The defense and prosecution sum up their cases and the judge, who obviously favors the prosecution, adds his observations. Jerry Cruncher remarks to his neighbor that Mr. Carton, who continues to look at the ceiling, probably doesn't get much law work. At this moment, Mr. Carton cries out that Miss Manette is in danger of fainting. She and her father are escorted from the room and the jury, unable to reach an immediate decision, retires to consider its verdict. Mr. Carton asks Mr. Lorry about the young lady's condition and learns that she will recover. He offers to take this information to the prisoner. Carton asks Darnay what verdict he expects to receive. Mr. Carton agrees with Darnay that it would be best to expect the worst, but offers the observation that the jury's failure to reach an immediate verdict should be taken as a positive sign. An hour and a half later the jury returns and Mr.
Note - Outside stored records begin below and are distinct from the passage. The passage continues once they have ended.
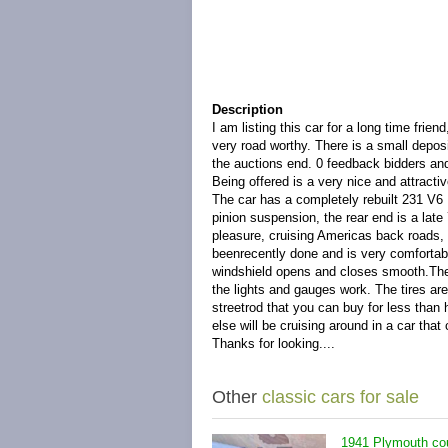
Description
I am listing this car for a long time fri
very road worthy. There is a small depos
the auctions end. 0 feedback bidders an
Being offered is a very nice and attract
The car has a completely rebuilt 231 V6
pinion suspension, the rear end is a late
pleasure, cruising Americas back roads, 
beenrecently done and is very comfortabl
windshield opens and closes smooth.The 
the lights and gauges work. The tires are 
streetrod that you can buy for less than 
else will be cruising around in a car that
Thanks for looking....
Other
classic cars for sale
1941 Plymouth cou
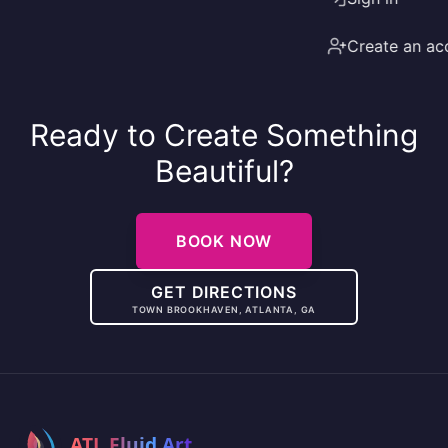
Create an ac
Ready to Create Something
Beautiful?
BOOK NOW
GET DIRECTIONS
TOWN BROOKHAVEN, ATLANTA, GA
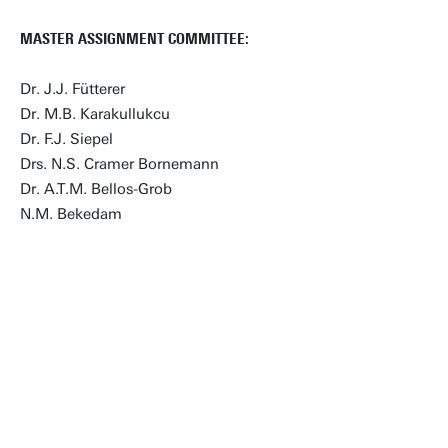
MASTER ASSIGNMENT COMMITTEE:
Dr. J.J. Fütterer
Dr. M.B. Karakullukcu
Dr. F.J. Siepel
Drs. N.S. Cramer Bornemann
Dr. A.T.M. Bellos-Grob
N.M. Bekedam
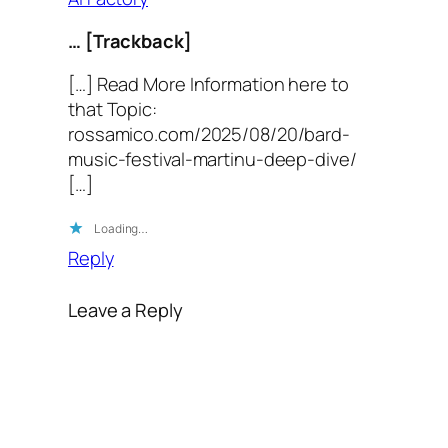
… [Trackback]
[…] Read More Information here to
that Topic:
rossamico.com/2025/08/20/bard-
music-festival-martinu-deep-dive/
[…]
Loading…
Reply
Leave a Reply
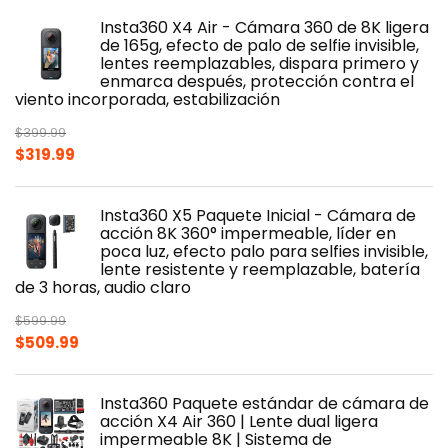
was:
is:
Insta360 X4 Air - Cámara 360 de 8K ligera
$439.99.
$349.99.
de 165g, efecto de palo de selfie invisible,
lentes reemplazables, dispara primero y
enmarca después, protección contra el
viento incorporada, estabilización
$
399.99
Original
Current
$
319.99
price
price
was:
is:
Insta360 X5 Paquete Inicial - Cámara de
$399.99.
$319.99.
acción 8K 360° impermeable, líder en
poca luz, efecto palo para selfies invisible,
lente resistente y reemplazable, batería
de 3 horas, audio claro
$
599.99
Original
Current
$
509.99
price
price
was:
is:
Insta360 Paquete estándar de cámara de
$599.99.
$509.99.
acción X4 Air 360 | Lente dual ligera
impermeable 8K | Sistema de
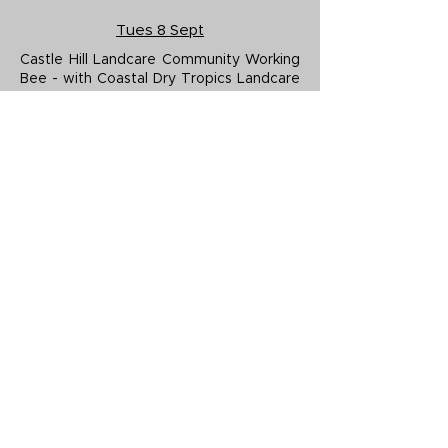
Tues 8 Sept
Castle Hill Landcare Community Working
Bee - with Coastal Dry Tropics Landcare
Inc.
Tues 15 Sept
Castle Hill Landcare Community Working
Bee - with Coastal Dry Tropics Landcare
Inc.
Sat 19 Sept
Goondaloo Creek (Douglas) Landcare
Community Working Bee - with Coastal
Dry Tropics Landcare Inc.
Tues 22 Sept
Castle Hill Landcare Community Working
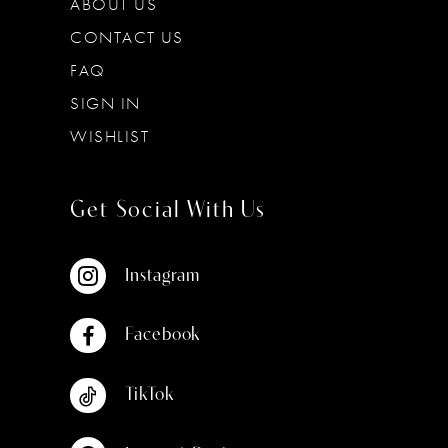
ABOUT US
CONTACT US
FAQ
SIGN IN
WISHLIST
Get Social With Us
Instagram
Facebook
TikTok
Lorry calls for Jerry to take the message "ACQUITTED" back to Tellson's.
Analysis of Chapters 1-3
This section serves to introduce Jerry Cruncher, a decidedly comic figure but also a representation of the English urban peasantry at the time. He is a relatively simple man who is seemingly content and vigilant in his position as Tellson's only trusted messenger. He is determined to provide food for himself and his family and the hints, such as the rust on his hands or mud on his boots, that he may have a more dishonorable occupation as well, that he has another, secret occupation serve to underscore his devotion to his stomach. Significantly, Dickens uses Cruncher as his perspective on Charles Darnay's theater-like trial, which is portrayed to be little more than entertainment for the mob. As such, Charles Darnay's trial is a grand play attended by a rapt audience with only Sydney Carton uninterested in the result. Carton displays interest in his surroundings first when he notices the similarity between himself and Charles Darnay and later when he notices that Miss Manette is about to faint. In both instances his thoughts can be attributed to where his interest most lies, namely himself and his desires. His later dialogue with Darnay reveals that he considers himself to be beyond redemption and, as such, free to give his opinion with regard for another's welfare or feelings.